16 September 2014 7pm
Mercer Union is delighted to announce that Dan Adler will be the second guest of our fORUM critical conversation series.
This talk will address large-scale exhibitions by Rachel Harrison, Isa Genzken, and Geoffrey Farmer consisting of sprawling accumulations of objects: some found, some modified, some handcrafted. Adler will explore how these expansive shows incorporate assemblage-based works which subvert display cultures by provoking viewing experiences that are neither seamless nor easily consumed.
Dan Adler is an associate professor of modern and contemporary art at York University in Toronto.
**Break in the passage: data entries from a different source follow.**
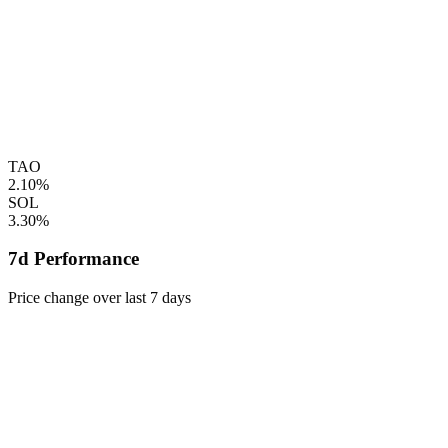
TAO
2.10%
SOL
3.30%
7d Performance
Price change over last 7 days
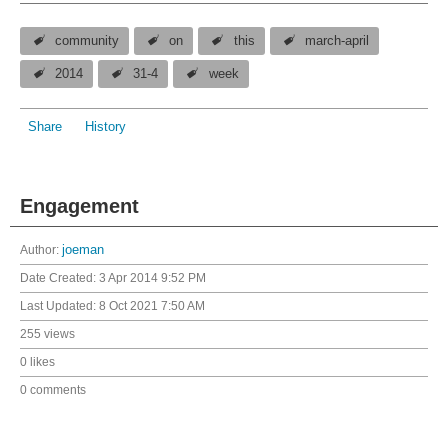
community
on
this
march-april
2014
31-4
week
Share
History
Engagement
Author:
joeman
Date Created:
3 Apr 2014 9:52 PM
Last Updated:
8 Oct 2021 7:50 AM
255 views
0 likes
0 comments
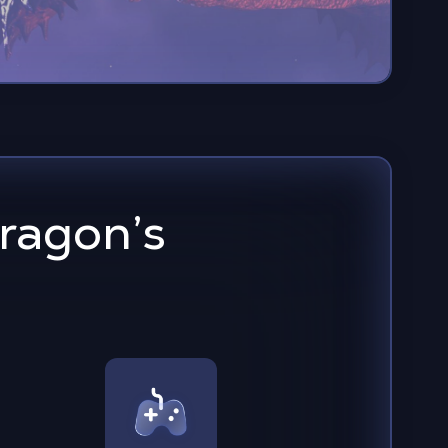
ragon’s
He is the author of Hanne Darboven: Cultural History 1880-1983 (Afterall Books/MIT Press 2009) and co-editor (with Mitchell Frank) of German Art History and Scientific Thought: Beyond Formalism (Ashgate Press, 2012). A former senior editor of the Bibliography of the History of Art at the Getty Research Institute in Los Angeles, he regularly contributes reviews to Frieze and C Magazine. He is currently working on a book manuscript on the aesthetics of recent assemblage sculpture. In addition to his formal university studies, he is an alumnus of the Whitney Museum’s Independent Study Program. His curatorial credits include the exhibitions “Francis Bacon and Henry Moore: Terror and Beauty” (2014) held at the Art Gallery of Ontario and “When Hangover Becomes Form: Rachel Harrison and Scott Lyall” (2006), held at the Contemporary Art Gallery in Vancouver and Los Angeles Contemporary Exhibitions (LACE). He was co-organizer of the DAAD-sponsored conference Tainted Goods: Contemporary Sculpture and the Critique of Display Cultures in Germany and Europe, held at York University and University of Toronto in May 2012.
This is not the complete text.